CNKB version 2.0 design notes
From Informatics
The CNKB servlet is implemented to supports a request and response programming model. When a client sends a query request to the servlet, the doPost() method is called. It constructs a query result based on client’s request and sends it back to the client.
In CNKB v1.0, the interaction query is implemented based on gene entrez Id. So, if the interaction data does not come from "Entrez Gene" data source, then the query result will not include them.
In CNKB v2.0, we implement the following query to support "Entrez Gene", "uniprot" and other data suorces.
CNKB client:
Send query request along with "interactome", "version", "geneId" and "geneName".
CNKB Servlet:
Receive query request and perform the following:
Step1: Get interaction id list from database base on entrezId, context, version. And these interaction's participant should came from "Entrez Gene" data source. The example detailed SQL statement looks as:
SELECT i.id FROM physical_entity pe, db_source ds, interaction_participant ip, interaction i, interaction_interactome_version iiv WHERE ip.participant_id = pe.id AND ip.interaction_id = i.id AND i.id = iiv.interaction_id AND ds.name='Entrez Gene' AND pe.accession_db = ds.id AND i.id = iiv.interaction_id AND iiv.interactome_version_id = 1 AND pe.primary_accession = '12345';
Step2: Get interaction id list from database base on geneName, context, version. And these interaction's participant should not came from "Entrez Gene" data source. The example detailed SQL statement looks as:
SELECT i.id FROM physical_entity pe, db_source ds, interaction_participant ip, interaction i, interaction_interactome_version iiv WHERE ip.participant_id = pe.id AND ip.interaction_id = i.id AND i.id = iiv.interaction_id AND ds.name <> 'Entrez Gene' AND pe.accession_db = ds.id AND i.id = iiv.interaction_id AND iiv.interactome_version_id = 1 AND pe.gene_symbol = 'ABCD';
Step3: Get related interaction rows base on step1 and step2. The detailed SQL example is:
SELECT pe.primary_accession as primary_accession, ds.name as accession_db, pe.gene_symbol as gene_symbol, i.id as interaction_id, i.confidence_value as confidence_value, it.name as interaction_type FROM physical_entity pe, interaction_participant ip, interaction i, interaction_type it, db_source ds WHERE pe.id=ip.participant_id AND pe.accession_db=ds.id AND ip.interaction_id=i.id AND i.interaction_type=it.id AND i.id in (3456, 7897, 5056, 5567) ORDER BY i.id";
Step4: Send all related interaction rows to cnkb client. The row includes: primary_accession, accession_db, gene_symbol, interaction_id, confidence_value, interaction_type
CNKB client:
Receive query result.
If the interaction participant came from "Entrez Gene" data source, then application treats primary_accession as "entrezId" and search it through the selected microarray.

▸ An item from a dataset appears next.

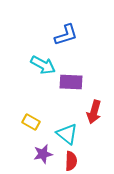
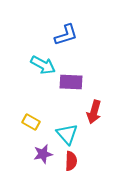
cyan triangle: rotated 10 degrees clockwise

If the interaction participant came from "Uniprot" data source, then application treats primary_accession as "swissprot id" and search it through the selected microarray based on primary_accession and gene name.
If the interaction participant came from other data source, then application just uses gene name(if it exists) to search through the selected microarray.